El hecho de que, por ejemplo, muchos de los países que ratificaron el Protocolo de 
Kyoto -que en el año 2012 será reemplazado por un nuevo régimen de emisiones- no estén 
cumpliendo sus metas no está en el ojo de la atención pública; sí lo está en cambio el papel 
que desempeñan los Estados Unidos o China en su negativa terminante a aprobar 
cualquier clase de regulaciones supranacionales. No importa cuál de los temas clásicos del 
movimiento ecologista se tome -la utilización del paisaje para la construcción de caminos y 
la urbanización, el aumento del tránsito de particulares, el aumento global constante de 
los gases de efecto invernadero emitidos, la contaminación de los mares, las 
malformaciones de bebés recién nacidos en áreas especialmente afectadas, como en los 
alrededores del mar de Aral-, todos aquellos problemas ya existentes que la globalización 
no hace más que agudizar parecen estar completamente ausentes de la conciencia 
cotidiana. No nos referiremos en este espacio a las desviaciones muchas veces espeluznantes en el desarrollo ambiental, sobre todo las de los países del antiguo bloque 
soviético, pero también de los Estados Unidos, aunque cabe señalar que el rol de liderazgo 
asumido por algunos estados norteamericanos como California o algunos países europeos 
como Alemania o Austria ha deparado éxitos a escala local, pero no puede modificar 
absolutamente en nada el decurso del desarrollo global: el aumento de la explotación de 
recursos y de la contaminación ambiental.
Lo que se modificó principalmente en los últimos treinta años es la conciencia del 
problema, pero no el problema en sí.

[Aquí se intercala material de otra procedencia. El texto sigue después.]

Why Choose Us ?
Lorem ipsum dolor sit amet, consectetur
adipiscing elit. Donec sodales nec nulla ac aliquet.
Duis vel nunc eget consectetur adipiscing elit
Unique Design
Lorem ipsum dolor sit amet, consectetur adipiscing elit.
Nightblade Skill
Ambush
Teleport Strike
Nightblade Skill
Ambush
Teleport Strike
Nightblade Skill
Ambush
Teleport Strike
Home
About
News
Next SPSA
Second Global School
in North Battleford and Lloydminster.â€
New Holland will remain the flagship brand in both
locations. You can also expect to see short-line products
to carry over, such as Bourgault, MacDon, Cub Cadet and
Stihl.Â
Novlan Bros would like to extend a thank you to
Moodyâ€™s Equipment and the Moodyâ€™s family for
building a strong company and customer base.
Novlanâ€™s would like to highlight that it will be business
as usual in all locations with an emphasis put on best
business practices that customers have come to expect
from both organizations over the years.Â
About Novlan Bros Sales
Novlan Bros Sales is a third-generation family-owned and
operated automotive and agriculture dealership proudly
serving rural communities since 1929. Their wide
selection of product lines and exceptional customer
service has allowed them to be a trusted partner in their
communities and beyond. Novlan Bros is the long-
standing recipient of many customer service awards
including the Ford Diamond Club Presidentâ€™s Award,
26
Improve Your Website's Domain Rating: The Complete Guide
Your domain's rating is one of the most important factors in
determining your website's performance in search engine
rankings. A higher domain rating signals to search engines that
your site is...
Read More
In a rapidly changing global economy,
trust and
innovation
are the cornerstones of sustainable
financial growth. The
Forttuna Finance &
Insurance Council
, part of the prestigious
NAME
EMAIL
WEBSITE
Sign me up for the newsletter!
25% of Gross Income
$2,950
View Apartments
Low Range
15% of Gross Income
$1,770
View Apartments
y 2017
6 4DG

Esto lleva a plantearse la cuestión de cómo motivar 
los cambios necesarios en la conducta si  los problemas ambientales parecen ser tan 
irreversibles como es el caso en vista del calentamiento global. El problema es 
prácticamente incontrolable, lo cual en materia psicológica conlleva siempre la dificultad 
de que la motivación es escasa cuando uno debe modificar la propia conducta sabiendo 
que es altamente improbable que esa modificación surta efecto alguno. A esto se suma la 
circunstancia en absoluto menor de que, para mediados de este siglo, todo indica que la 
población mundial habrá trepado a unos 9.000 millones de personas, lo cual implica que 
habrá cada vez menos recursos y cada vez más personas que los demanden. 

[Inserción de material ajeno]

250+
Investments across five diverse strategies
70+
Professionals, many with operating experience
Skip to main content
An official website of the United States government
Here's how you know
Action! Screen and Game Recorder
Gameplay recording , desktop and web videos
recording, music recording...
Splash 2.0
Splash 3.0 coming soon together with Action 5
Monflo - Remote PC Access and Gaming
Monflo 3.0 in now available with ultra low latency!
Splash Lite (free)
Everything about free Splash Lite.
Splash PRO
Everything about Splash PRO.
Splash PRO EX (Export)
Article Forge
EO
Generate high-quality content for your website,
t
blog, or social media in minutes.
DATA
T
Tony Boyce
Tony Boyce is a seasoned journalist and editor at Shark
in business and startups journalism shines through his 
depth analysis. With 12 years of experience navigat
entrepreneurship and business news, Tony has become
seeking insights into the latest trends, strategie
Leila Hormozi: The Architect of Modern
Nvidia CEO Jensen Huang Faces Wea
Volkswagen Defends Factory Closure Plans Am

    En la actualidad hay tan pocas soluciones disponibles para los problemas asociados a 
esta cuestión como las que existen para las desigualdades y las injusticias globales. 

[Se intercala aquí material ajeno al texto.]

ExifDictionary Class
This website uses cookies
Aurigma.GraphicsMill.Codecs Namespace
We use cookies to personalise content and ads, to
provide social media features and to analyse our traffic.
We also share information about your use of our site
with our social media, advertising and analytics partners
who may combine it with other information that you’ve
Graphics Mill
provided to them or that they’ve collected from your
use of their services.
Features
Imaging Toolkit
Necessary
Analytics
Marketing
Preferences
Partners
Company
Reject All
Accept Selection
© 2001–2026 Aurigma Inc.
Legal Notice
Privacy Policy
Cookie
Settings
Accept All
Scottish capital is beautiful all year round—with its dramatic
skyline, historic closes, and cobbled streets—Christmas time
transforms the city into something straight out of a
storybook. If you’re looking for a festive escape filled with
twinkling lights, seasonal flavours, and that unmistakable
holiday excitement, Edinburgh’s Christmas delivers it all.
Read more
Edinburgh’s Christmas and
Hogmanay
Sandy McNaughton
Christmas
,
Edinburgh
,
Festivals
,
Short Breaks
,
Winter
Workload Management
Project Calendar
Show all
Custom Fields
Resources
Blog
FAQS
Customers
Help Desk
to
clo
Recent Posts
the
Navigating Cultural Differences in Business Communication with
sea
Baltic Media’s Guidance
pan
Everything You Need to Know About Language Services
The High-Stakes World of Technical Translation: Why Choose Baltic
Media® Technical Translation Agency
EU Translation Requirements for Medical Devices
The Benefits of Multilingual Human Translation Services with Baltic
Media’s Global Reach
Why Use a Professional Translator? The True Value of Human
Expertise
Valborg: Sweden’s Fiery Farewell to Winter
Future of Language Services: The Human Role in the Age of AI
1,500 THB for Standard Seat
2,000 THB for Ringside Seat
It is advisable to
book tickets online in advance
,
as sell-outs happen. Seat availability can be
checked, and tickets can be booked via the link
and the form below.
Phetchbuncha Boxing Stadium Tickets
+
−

Todos estos problemas -desde el cambio  climático antropogénico, la explotación 
irreversible de recursos y la destrucción sostenida de espacios de supervivencia hasta el 
crecimiento de la población- son  problemas sociales,  del mismo modo en que 
absolutamente todos los problemas ecológicos  son sociales, como ya se ha dicho, en el 
sentido de que afectan las condiciones de supervivencia de las personas y sólo ellas los 
perciben. La reducción de la biodiversidad en lagos, ríos y mares, en la selva tropical y en 6
la sabana, no es un problema de la naturaleza, para la cual es absolutamente indiferente si 
los osos polares, los gorilas, las medusas o las algas verdes forman parte de ella o no. Las 
comunidades de supervivencia humanas registran esos problemas ecológicos justamente 
porque los humanos son los únicos seres vivos que tienen conciencia no sólo del pasado, 
sino también del futuro. Sólo allí radica  la remota esperanza de que reconocer el daño 
causado también los lleve a pensar en lo que en el futuro ya no podrá hacerse.